The Industry department is spending five times as much on advertising the government’s net-zero emissions strategy as it did on experts to model the impact of the widely disputed plan.
On Monday, Industry department secretaries fronted Senate Estimates and were asked to explain the difference in a $31 million “Positive Energy” advertising campaign spruiking Australia’s emissions reduction effort and the $6 million it gave US consultancy McKinsey to help with net-zero modelling last year.
Labor senator Jenny McAllister described it as “a ratio of five to one: advertising and spin to policy”.
But the officials pointed to different markets requiring different levels of spending and that the McKinsey work had built on several years’ worth of existing emissions reduction strategy, describing both spends as “value for money”.
The first contract, listed only as “professional advice” when published in February, more than doubled in value over two extensions.

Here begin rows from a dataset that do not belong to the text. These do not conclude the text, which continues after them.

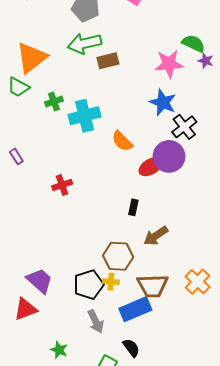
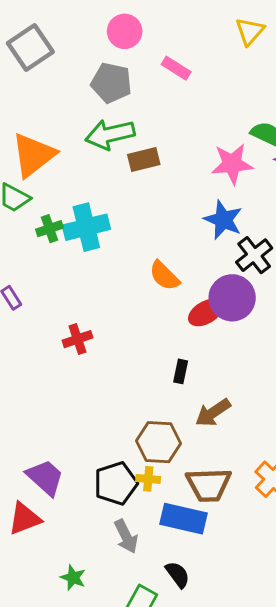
green cross: (54, 101) -> (50, 229), moved
cyan cross: (84, 116) -> (86, 227), moved
blue rectangle: (135, 309) -> (184, 519), turned 36

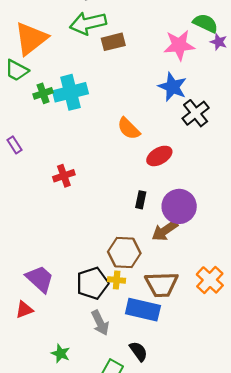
purple circle: (232, 298) -> (179, 206), moved
red triangle: (25, 519) -> (24, 310), size x0.7

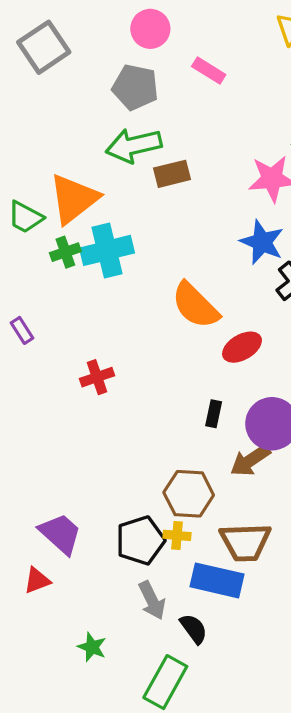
orange triangle: (31, 39) -> (74, 199), moved
orange semicircle: (129, 129) -> (195, 305), size x1.4
black semicircle: (139, 351) -> (194, 629), moved

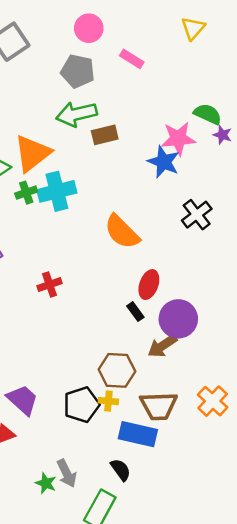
blue star: (262, 242) -> (164, 162), moved
red ellipse: (242, 347) -> (149, 285), moved, turned -40
black rectangle: (214, 414) -> (135, 312), turned -48
gray arrow: (152, 600) -> (67, 473), moved

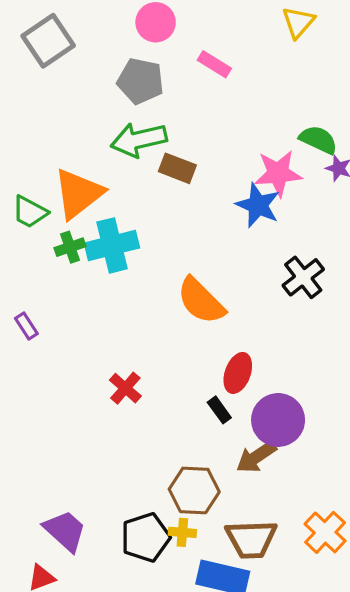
brown rectangle: (105, 135) -> (177, 168), turned 35
red cross: (50, 285) -> (125, 388), moved, turned -30

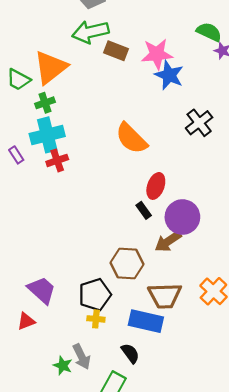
pink star: (278, 173) -> (157, 54), moved
cyan cross: (112, 245) -> (47, 135), moved
red cross: (125, 388) -> (57, 160), moved, turned 30
yellow cross: (182, 532) -> (96, 319), moved

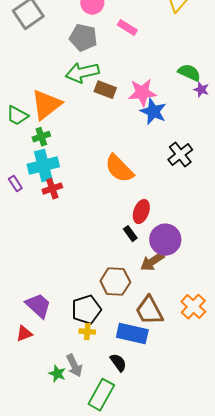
brown trapezoid: (165, 296) -> (149, 311), turned 64

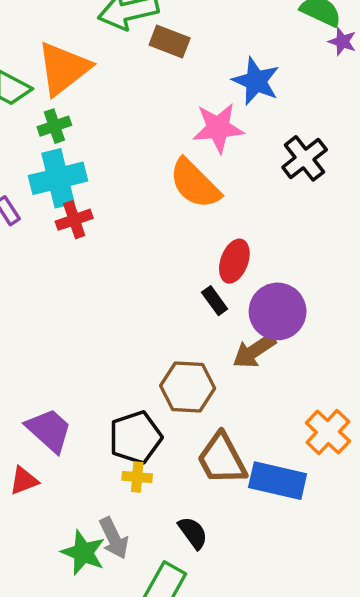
pink star: (142, 93) -> (218, 128), moved
brown trapezoid: (149, 311) -> (222, 459), moved
blue rectangle: (132, 334) -> (278, 481), moved
green star: (57, 374) -> (83, 553), size x1.4

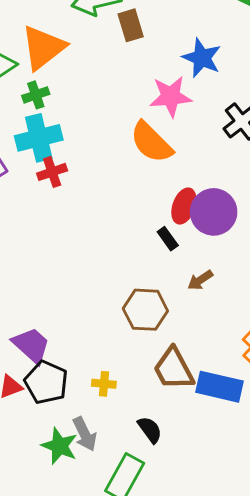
brown rectangle: (170, 42) -> (131, 25), turned 52
purple circle: (278, 311) -> (214, 212), moved
brown arrow: (254, 351) -> (200, 280), size x0.7
black pentagon: (135, 437) -> (46, 382), moved, turned -30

It was later revealed the contract was to take the stretch goals from the Coalition’s technology roadmap and look at how to achieve them, and the impact of that across the economy.
The firm was then awarded a further $1.2 million to undertake a “bottom up” analysis on how abatement would occur across different sectors and compare that to the department’s own analysis.

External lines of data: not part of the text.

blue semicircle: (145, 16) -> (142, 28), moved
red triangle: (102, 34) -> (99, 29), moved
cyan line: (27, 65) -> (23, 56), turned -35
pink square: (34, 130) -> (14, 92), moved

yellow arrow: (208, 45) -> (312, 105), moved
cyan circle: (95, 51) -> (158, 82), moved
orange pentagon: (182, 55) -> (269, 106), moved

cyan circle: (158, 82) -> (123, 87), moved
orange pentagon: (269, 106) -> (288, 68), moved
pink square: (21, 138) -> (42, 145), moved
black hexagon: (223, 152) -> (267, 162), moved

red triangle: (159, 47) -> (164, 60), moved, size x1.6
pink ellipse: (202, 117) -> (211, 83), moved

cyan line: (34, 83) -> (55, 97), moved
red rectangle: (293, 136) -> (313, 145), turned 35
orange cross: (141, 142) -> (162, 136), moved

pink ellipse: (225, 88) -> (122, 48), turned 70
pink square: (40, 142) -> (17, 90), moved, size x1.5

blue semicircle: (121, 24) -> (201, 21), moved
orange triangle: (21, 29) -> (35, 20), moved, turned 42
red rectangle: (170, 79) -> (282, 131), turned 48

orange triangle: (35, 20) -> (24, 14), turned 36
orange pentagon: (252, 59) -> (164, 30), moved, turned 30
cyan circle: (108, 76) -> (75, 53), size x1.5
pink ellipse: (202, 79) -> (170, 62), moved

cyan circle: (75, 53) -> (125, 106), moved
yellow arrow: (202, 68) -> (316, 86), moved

Both pieces of work were key to the modelling underpinning Australia’s Long Term Emissions Reduction plan, published shortly before the global climate summit COP26.

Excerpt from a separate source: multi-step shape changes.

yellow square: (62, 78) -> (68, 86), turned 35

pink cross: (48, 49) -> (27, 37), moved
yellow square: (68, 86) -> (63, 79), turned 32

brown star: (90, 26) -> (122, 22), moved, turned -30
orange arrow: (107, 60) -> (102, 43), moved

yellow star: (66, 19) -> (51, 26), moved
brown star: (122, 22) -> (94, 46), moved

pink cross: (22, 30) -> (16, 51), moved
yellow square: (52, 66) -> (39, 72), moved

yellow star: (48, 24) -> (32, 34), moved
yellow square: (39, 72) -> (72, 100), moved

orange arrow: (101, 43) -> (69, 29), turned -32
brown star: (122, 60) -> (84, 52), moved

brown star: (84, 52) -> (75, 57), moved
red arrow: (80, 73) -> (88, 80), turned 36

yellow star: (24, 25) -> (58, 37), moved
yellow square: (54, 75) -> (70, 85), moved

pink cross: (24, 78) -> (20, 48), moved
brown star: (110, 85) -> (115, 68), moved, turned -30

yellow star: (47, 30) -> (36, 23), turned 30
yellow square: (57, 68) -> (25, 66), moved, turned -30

The plan was widely criticised by climate experts and international media at the summit. The underpinning modelling was only released after COP26, and also received sharp criticism when it was revealed it is founded upon assumptions of technological advancements that haven’t yet happened, and is heavily reliant on offsets.
The first phase of the government’s Australia’s making positive energy campaign ran last year across a variety of mediums, costing nearly $13 million. It was extended without a review to a second phase costing $17.9 million.
At Senate Estimates on Monday, Labor’s Jenny McAllister asked officials why McKinsey’s modelling work had only begun less than a year before the COP26 summit, and why it paled in comparison to the $31 million advertising campaign, which runs into the election campaign and which does not mention the term ‘climate change’.
“So it was $6 million for McKinsey to understand the economic impacts of the government’s policy and $30 million for advertising. That’s the comparison, isn’t it…a ratio of five to one: advertising and spin to policy?” Senator McAllister asked officials.
Industry department officials confirmed the figures are correct but rejected the comparison because the spending was for distinctly different markets.
“I think it’s well known that expenditure required, particularly on TV and radio advertising, is significant,” Industry department secretary David Fredericks said.
“At the end of the day, for us as the Public Service, our job is to make value for money judgements in two quite different markets. I’m very comfortable that we’ve made very good value for money judgements in each of those two markets.”
Deputy secretary Jo Evans also pointed to the McKinsey modelling being for a “very specific piece of work” building on previous emissions reduction programs.
“[The McKinsey work] was translating the stretch goals of the original Low Emissions Technology Statement that was done the year before into time lines and into a way that we could actually model a time frame for that,” she said.
“But a lot of the thinking about how you approach technology and what’s the best way to do that had already been occurring before that time.”